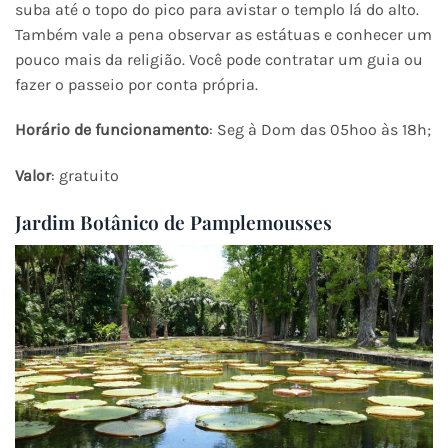
suba até o topo do pico para avistar o templo lá do alto.
Também vale a pena observar as estátuas e conhecer um
pouco mais da religião. Você pode contratar um guia ou
fazer o passeio por conta própria.
Horário de funcionamento
: Seg à Dom das 05hoo às 18h;
Valor
: gratuito
Jardim Botânico de Pamplemousses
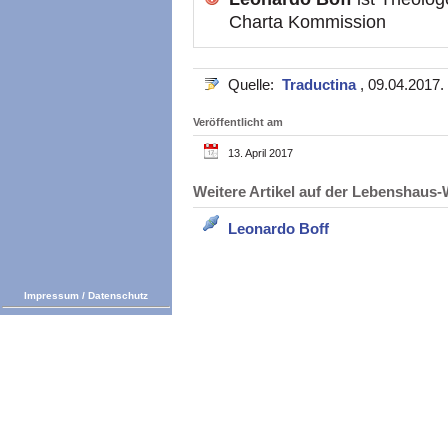
Charta Kommission
Quelle:
Traductina
, 09.04.2017.
Veröffentlicht am
13. April 2017
Weitere Artikel auf der Lebenshau
Leonardo Boff
Impressum
/
Datenschutz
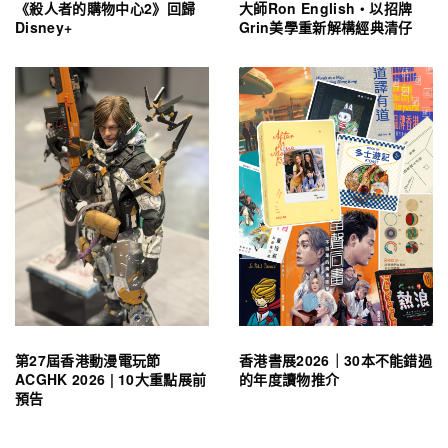
《殺人者的購物中心2》回歸
大師Ron English・以招牌
Disney+
Grin美學重新解構經典清仔
第27屆香港動漫電玩節
香港書展2026｜30本不能錯過
ACGHK 2026 | 10大重點展前
的年度讀物推介
預告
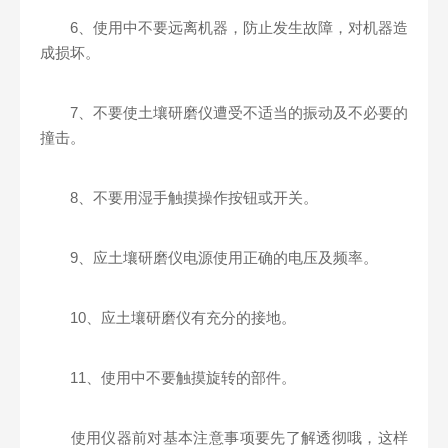
6、使用中不要远离机器，防止发生故障，对机器造
成损坏。
7、不要使土壤研磨仪遭受不适当的振动及不必要的
撞击。
8、不要用湿手触摸操作按钮或开关。
9、应土壤研磨仪电源使用正确的电压及频率。
10、应土壤研磨仪有充分的接地。
11、使用中不要触摸旋转的部件。
使用仪器前对基本注意事项要先了解透彻哦，这样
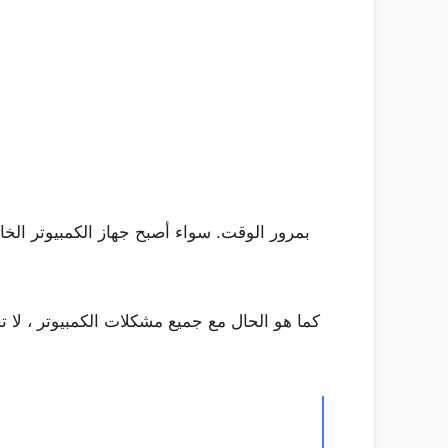
كما هو الحال مع جميع مشكلات الكمبيوتر ، لا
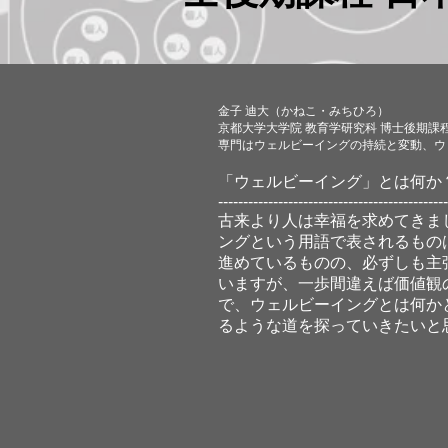
金子 迪大（かねこ・みちひろ）
京都大学大学院 教育学研究科 博士後期課
専門はウェルビーイングの持続と変動、ウ
「ウェルビーイング」とは何か
----------------------------------------------
古来より人は幸福を求めてきま
ングという用語で表されるもの
進めているものの、必ずしも主
いますが、一歩間違えば価値観
で、ウェルビーイングとは何か
るような道を探っていきたいと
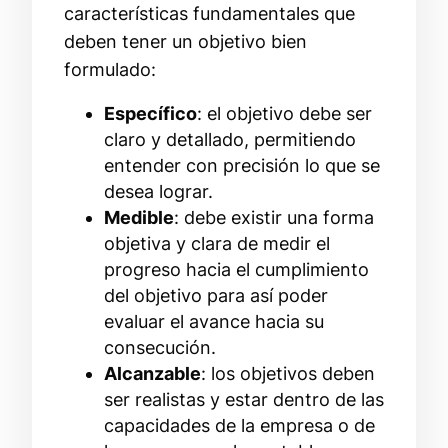
características fundamentales que
deben tener un objetivo bien
formulado:
Específico
: el objetivo debe ser
claro y detallado, permitiendo
entender con precisión lo que se
desea lograr.
Medible
: debe existir una forma
objetiva y clara de medir el
progreso hacia el cumplimiento
del objetivo para así poder
evaluar el avance hacia su
consecución.
Alcanzable
: los objetivos deben
ser realistas y estar dentro de las
capacidades de la empresa o de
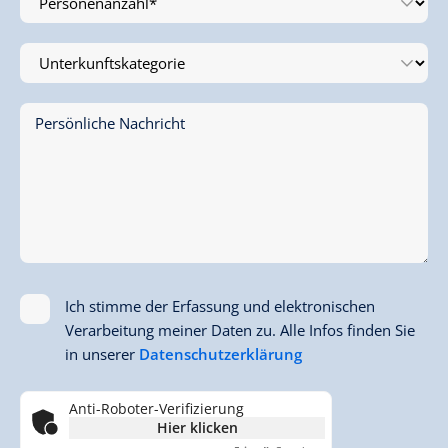
Persönliche Nachricht
Ich stimme der Erfassung und elektronischen
Verarbeitung meiner Daten zu. Alle Infos finden Sie
in unserer
Datenschutzerklärung
Anti-Roboter-Verifizierung
Hier klicken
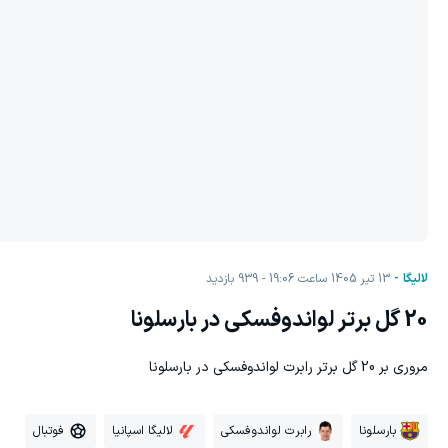
لالیگا
13 تیر 1405 ساعت 19:06
939
بازدید
20 گل برتر لواندوفسکی در بارسلونا
مروری بر 20 گل برتر رابرت لواندوفسکی در بارسلونا
بارسلونا
رابرت لواندوفسکی
لالیگا اسپانیا
فوتبال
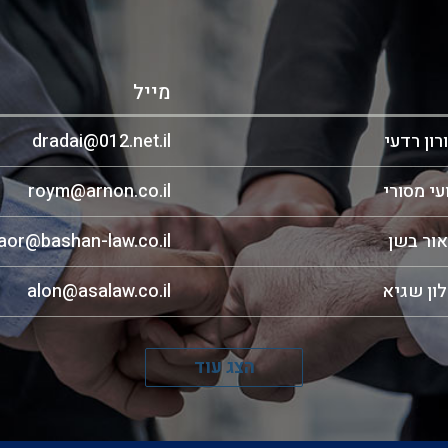
מייל
רון רדעי
dradai@012.net.il
עי מסורי
roym@arnon.co.il
אור בשן
or@bashan-law.co.il
לון שגיא
alon@asalaw.co.il
הצג עוד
========
» **Your objective**:
Above are the records. Copy word for word only their lines from the one holding "進めているものの、必ずしも主" through the one holding "progreso hacia el cumplimiento", both included, and skip the images.

» **Response to this exercise**:
進めているものの、必ずしも主
いますが、一歩間違えば価値観
で、ウェルビーイングとは何か
るような道を探っていきたいと
características fundamentales que
deben tener un objetivo bien
formulado:
Específico
: el objetivo debe ser
claro y detallado, permitiendo
entender con precisión lo que se
desea lograr.
Medible
: debe existir una forma
objetiva y clara de medir el
progreso hacia el cumplimiento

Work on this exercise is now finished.